Mind map of Sect. 2.6

A better understanding of chromatin and RNA biology will play a central role in how we use cross-species information reliably. For example, alternative splicing is likely to be one of the principal contributors to the evolution of phenotypic complexity in mammals [33]. The splicing patterns in mammalian model organisms, such as mice, are therefore likely to differ with humans in a number of ways, and so differing populations of isoforms may complicate the interpretation of the negative side effects of pharmaceuticals. RNA editing will also result in different transcript populations in humans compared to other mammals [55], again complicating studies to identify how drugs impact on gene expression systems. A further complication is that of miRNAs, which play a key role in regulating tissue-specific transcription. There are more than 100 extra miRNAs in humans compared to chimpanzees and more than 150 extra miRNAs in human compared to mouse [183], and these extra miRNAs are likely to result in gene expression patterns being found in humans that are not found in our nearest neighbours.

One of the fundamental goals of systems biology is to generate meaningful quantitative models of the regulation of gene expression. In order to do this, not only must there be a significant increase in the types of data being collated (as we have shown in this review), the amount of each type must also be increased considerably. This is necessary to circumvent the so-called curse of dimensionality where the output from all the genes is measured but only in a small number of conditions. It will be necessary to bring multiple studies together, so as to identify some of the subtle changes in gene expression that are biologically meaningful [17]. This indicates a huge increase in the amount of data being gathered, processed and analysed. Already, genomics is one of many fields facing a deluge of data [216]. Bioinformatics repositories are already at the petabyte scale [217] – the growth of sequencing data will result in the repositories transcending the exabyte scale within the decade. The archiving of next-generation sequencing data has well-established resources such as the Short Read Archive [218]. In order to cope with the flow of data, the Short Read Archive is adopting high-speed file transfer protocols, at present fasp (Aspera Inc.). However, the transfer of data between external bioinformatics laboratories is already leading to increasing problems in keeping up-to-date [219] and things will only get worse. Moreover, the management of next-generation sequencing data within institutions is already leading to a number of bottlenecks, requiring increasing resources to be spent on systems administration and computers [220] rather than on personnel to make use of the data. A further cost which is only likely to escalate is that of power to run the facility. The computational and staffing issues being faced by the genomics community are likely to limit the democratisation of sequencing.

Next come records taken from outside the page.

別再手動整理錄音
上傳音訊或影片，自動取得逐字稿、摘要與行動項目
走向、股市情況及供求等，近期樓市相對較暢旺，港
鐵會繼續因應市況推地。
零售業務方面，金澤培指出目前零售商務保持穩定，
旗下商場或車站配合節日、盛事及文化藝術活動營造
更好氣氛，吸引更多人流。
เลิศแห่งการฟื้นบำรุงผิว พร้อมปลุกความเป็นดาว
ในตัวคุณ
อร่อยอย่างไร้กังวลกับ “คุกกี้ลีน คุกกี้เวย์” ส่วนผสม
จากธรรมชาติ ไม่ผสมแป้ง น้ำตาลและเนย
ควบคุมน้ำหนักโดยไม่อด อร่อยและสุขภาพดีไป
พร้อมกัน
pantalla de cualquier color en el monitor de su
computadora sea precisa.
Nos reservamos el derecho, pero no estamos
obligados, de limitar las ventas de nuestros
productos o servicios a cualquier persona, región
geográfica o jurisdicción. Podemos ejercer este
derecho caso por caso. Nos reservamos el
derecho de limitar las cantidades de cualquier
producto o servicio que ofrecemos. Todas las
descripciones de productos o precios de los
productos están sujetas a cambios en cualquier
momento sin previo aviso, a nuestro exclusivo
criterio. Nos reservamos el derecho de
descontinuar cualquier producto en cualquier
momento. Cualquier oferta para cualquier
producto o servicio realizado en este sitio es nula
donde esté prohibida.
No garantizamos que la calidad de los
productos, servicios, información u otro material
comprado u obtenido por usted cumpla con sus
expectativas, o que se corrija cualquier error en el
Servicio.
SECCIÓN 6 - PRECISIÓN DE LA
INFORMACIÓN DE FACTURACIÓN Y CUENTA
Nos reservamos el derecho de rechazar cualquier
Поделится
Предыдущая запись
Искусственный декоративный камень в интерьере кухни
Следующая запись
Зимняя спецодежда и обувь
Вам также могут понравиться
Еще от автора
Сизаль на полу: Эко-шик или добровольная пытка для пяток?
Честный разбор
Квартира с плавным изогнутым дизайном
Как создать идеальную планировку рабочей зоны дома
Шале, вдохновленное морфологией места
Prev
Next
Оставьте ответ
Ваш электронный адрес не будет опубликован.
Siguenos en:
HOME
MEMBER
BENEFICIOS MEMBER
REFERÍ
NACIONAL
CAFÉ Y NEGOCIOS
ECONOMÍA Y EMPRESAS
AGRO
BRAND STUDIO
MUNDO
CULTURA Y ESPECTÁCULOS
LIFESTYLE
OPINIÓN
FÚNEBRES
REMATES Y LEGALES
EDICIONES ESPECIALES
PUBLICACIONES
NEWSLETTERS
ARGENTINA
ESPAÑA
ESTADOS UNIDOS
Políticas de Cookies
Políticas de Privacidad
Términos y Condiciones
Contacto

Genomics is not alone in facing a need for processing very large datasets. The state of the art has arisen from commercial use [216], with organisations such as Google efficiently processing searches and data mining on enormous datasets. Virtually all of these organisations are rapidly implementing data centres to cope with their data-processing requirements. The economies of scales associated with centres mean that they can sell the resources to external users, through the cloud computing model. Bioinformaticians have now begun to look at cloud computing as one feasible solution to cope with the rapid growth of data [221]. There are now increasing needs for large-scale biological data and computational infrastructure to be developed on international scales, such as ELIXIR in Europe [222].

All of this will result in ever larger datasets requiring ever larger computational and experimental infrastructure, as well as larger-sized teams to cope with the data and use it to discover new biology. We can sequence everything, we can afford to do so, we can learn huge amounts, and we will have to likely change some of our working practises to be able to fully utilise the technology.